**Exercise directions:** Go through the listing and return every line with "xmlns" in it.

※

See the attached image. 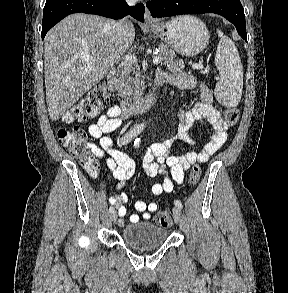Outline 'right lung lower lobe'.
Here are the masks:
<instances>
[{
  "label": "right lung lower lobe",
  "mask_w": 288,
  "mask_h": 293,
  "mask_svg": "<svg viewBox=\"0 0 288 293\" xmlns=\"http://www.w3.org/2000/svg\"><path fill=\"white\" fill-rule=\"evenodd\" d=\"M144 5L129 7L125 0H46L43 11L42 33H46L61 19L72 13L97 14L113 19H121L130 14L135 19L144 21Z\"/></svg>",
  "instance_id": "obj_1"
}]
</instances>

※

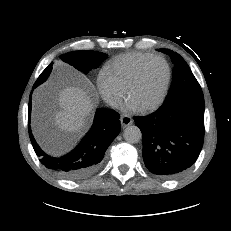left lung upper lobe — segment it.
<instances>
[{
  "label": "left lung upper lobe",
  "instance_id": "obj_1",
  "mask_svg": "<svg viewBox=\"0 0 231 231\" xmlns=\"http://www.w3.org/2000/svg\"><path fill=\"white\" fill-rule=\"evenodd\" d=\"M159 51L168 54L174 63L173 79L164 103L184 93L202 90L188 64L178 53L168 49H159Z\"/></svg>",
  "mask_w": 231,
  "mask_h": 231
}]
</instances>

※

**Response to the task:**
  "mask_svg": "<svg viewBox=\"0 0 288 293\" xmlns=\"http://www.w3.org/2000/svg\"><path fill=\"white\" fill-rule=\"evenodd\" d=\"M144 5L129 7L125 0H46L43 11L42 33H46L61 19L72 13L97 14L113 19H121L130 14L135 19L144 21Z\"/></svg>",
  "mask_svg": "<svg viewBox=\"0 0 231 231\" xmlns=\"http://www.w3.org/2000/svg\"><path fill=\"white\" fill-rule=\"evenodd\" d=\"M159 51L168 54L174 63L173 79L164 103L184 93L202 90L188 64L178 53L168 49H159Z\"/></svg>",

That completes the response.